Data in this exercise START
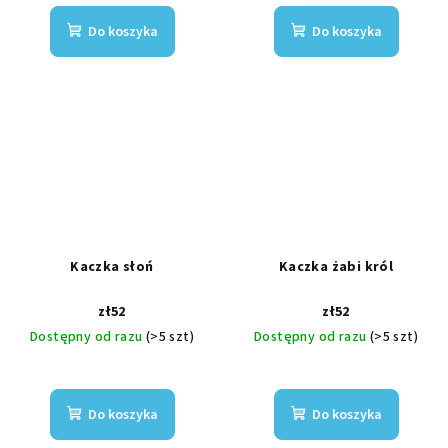
Do koszyka
Do koszyka
Kaczka słoń
Kaczka żabi król
zł52
zł52
Dostępny od razu
(>5 szt)
Dostępny od razu
(>5 szt)
Do koszyka
Do koszyka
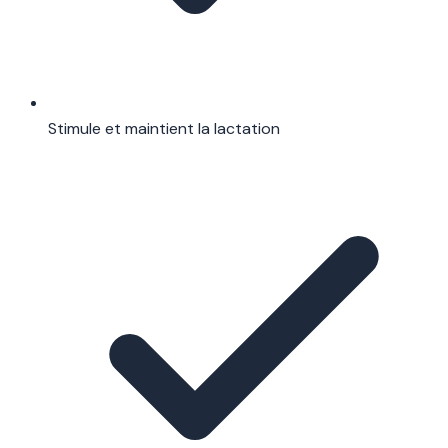
Stimule et maintient la lactation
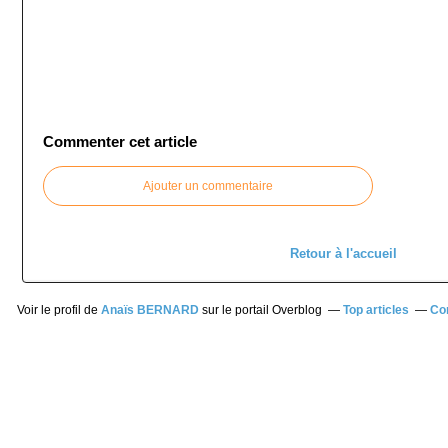
Commenter cet article
Ajouter un commentaire
Retour à l'accueil
Voir le profil de
Anaïs BERNARD
sur le portail Overblog
Top articles
Co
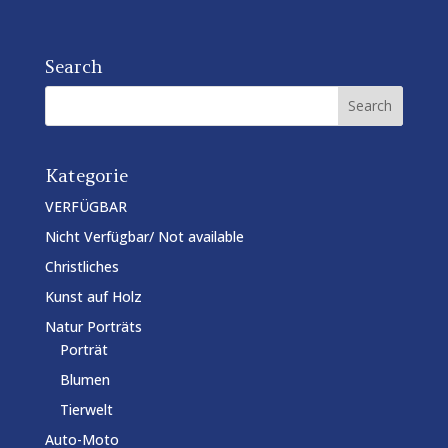
Search
Kategorie
VERFÜGBAR
Nicht Verfügbar/ Not available
Christliches
Kunst auf Holz
Natur Porträts
Porträt
Blumen
Tierwelt
Auto-Moto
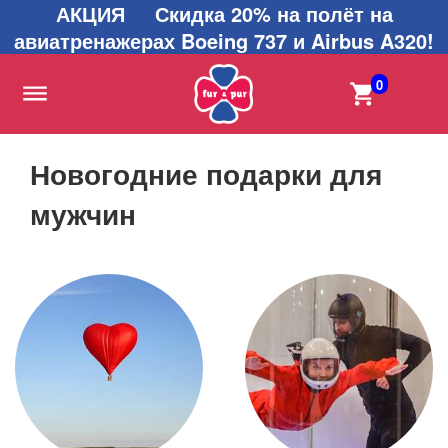
АКЦИЯ Скидка 20% на полёт на
авиатренажерах Boeing 737 и Airbus A320!
0
Новогодние подарки для
мужчин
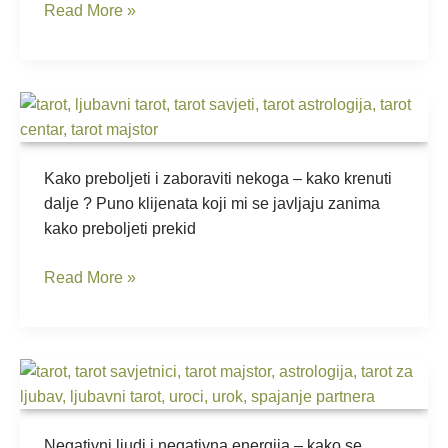
Read More »
Kako
preboljeti
i
zaboraviti
Kako preboljeti i zaboraviti nekoga – kako krenuti
nekoga
dalje ? Puno klijenata koji mi se javljaju zanima
kako preboljeti prekid
Read More »
Negativni
ljudi
i
negativna
Negativni ljudi i negativna energija – kako se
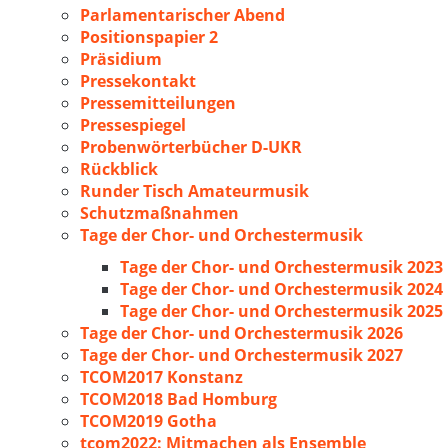
Parlamentarischer Abend
Positionspapier 2
Präsidium
Pressekontakt
Pressemitteilungen
Pressespiegel
Probenwörterbücher D-UKR
Rückblick
Runder Tisch Amateurmusik
Schutzmaßnahmen
Tage der Chor- und Orchestermusik
Tage der Chor- und Orchestermusik 2023
Tage der Chor- und Orchestermusik 2024
Tage der Chor- und Orchestermusik 2025
Tage der Chor- und Orchestermusik 2026
Tage der Chor- und Orchestermusik 2027
TCOM2017 Konstanz
TCOM2018 Bad Homburg
TCOM2019 Gotha
tcom2022: Mitmachen als Ensemble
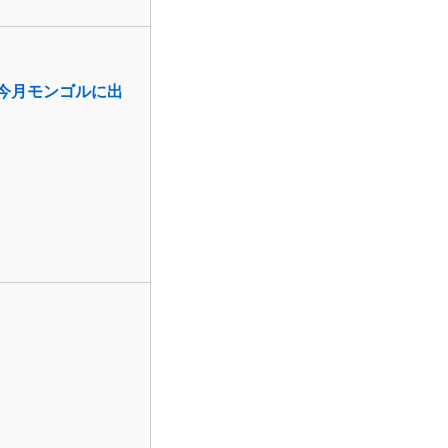
！今月モンゴルに出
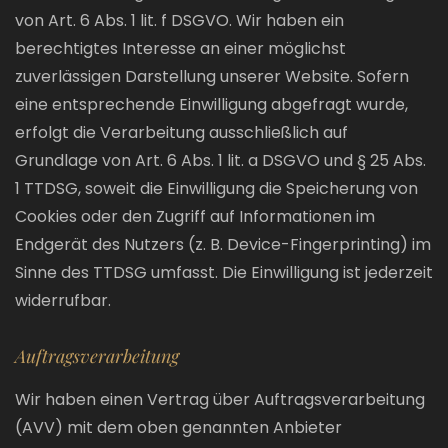
von Art. 6 Abs. 1 lit. f DSGVO. Wir haben ein
berechtigtes Interesse an einer möglichst
zuverlässigen Darstellung unserer Website. Sofern
eine entsprechende Einwilligung abgefragt wurde,
erfolgt die Verarbeitung ausschließlich auf
Grundlage von Art. 6 Abs. 1 lit. a DSGVO und § 25 Abs.
1 TTDSG, soweit die Einwilligung die Speicherung von
Cookies oder den Zugriff auf Informationen im
Endgerät des Nutzers (z. B. Device-Fingerprinting) im
Sinne des TTDSG umfasst. Die Einwilligung ist jederzeit
widerrufbar.
Auftragsverarbeitung
Wir haben einen Vertrag über Auftragsverarbeitung
(AVV) mit dem oben genannten Anbieter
Data in this exercise END
> [About this exercise]
Copy out all of the data word for word. Do not carry over any picture.

> [Task output]
Do koszyka
Do koszyka
Kaczka słoń
Kaczka żabi król
zł52
zł52
Dostępny od razu
(>5 szt)
Dostępny od razu
(>5 szt)
Do koszyka
Do koszyka
Stimule et maintient la lactation
Commenter cet article
Ajouter un commentaire
Retour à l'accueil
Voir le profil de
Anaïs BERNARD
sur le portail Overblog
Top articles
Co
Search
Kategorie
VERFÜGBAR
Nicht Verfügbar/ Not available
Christliches
Kunst auf Holz
Natur Porträts
Porträt
Blumen
Tierwelt
Auto-Moto
АКЦИЯ Скидка 20% на полёт на
авиатренажерах Boeing 737 и Airbus A320!
0
Новогодние подарки для
мужчин
Read More »
Kako
preboljeti
i
zaboraviti
Kako preboljeti i zaboraviti nekoga – kako krenuti
nekoga
dalje ? Puno klijenata koji mi se javljaju zanima
kako preboljeti prekid
Read More »
Negativni
ljudi
i
negativna
Negativni ljudi i negativna energija – kako se
Parlamentarischer Abend
Positionspapier 2
Präsidium
Pressekontakt
Pressemitteilungen
Pressespiegel
Probenwörterbücher D-UKR
Rückblick
Runder Tisch Amateurmusik
Schutzmaßnahmen
Tage der Chor- und Orchestermusik
Tage der Chor- und Orchestermusik 2023
Tage der Chor- und Orchestermusik 2024
Tage der Chor- und Orchestermusik 2025
Tage der Chor- und Orchestermusik 2026
Tage der Chor- und Orchestermusik 2027
TCOM2017 Konstanz
TCOM2018 Bad Homburg
TCOM2019 Gotha
tcom2022: Mitmachen als Ensemble
！今月モンゴルに出
von Art. 6 Abs. 1 lit. f DSGVO. Wir haben ein
berechtigtes Interesse an einer möglichst
zuverlässigen Darstellung unserer Website. Sofern
eine entsprechende Einwilligung abgefragt wurde,
erfolgt die Verarbeitung ausschließlich auf
Grundlage von Art. 6 Abs. 1 lit. a DSGVO und § 25 Abs.
1 TTDSG, soweit die Einwilligung die Speicherung von
Cookies oder den Zugriff auf Informationen im
Endgerät des Nutzers (z. B. Device-Fingerprinting) im
Sinne des TTDSG umfasst. Die Einwilligung ist jederzeit
widerrufbar.
Auftragsverarbeitung
Wir haben einen Vertrag über Auftragsverarbeitung
(AVV) mit dem oben genannten Anbieter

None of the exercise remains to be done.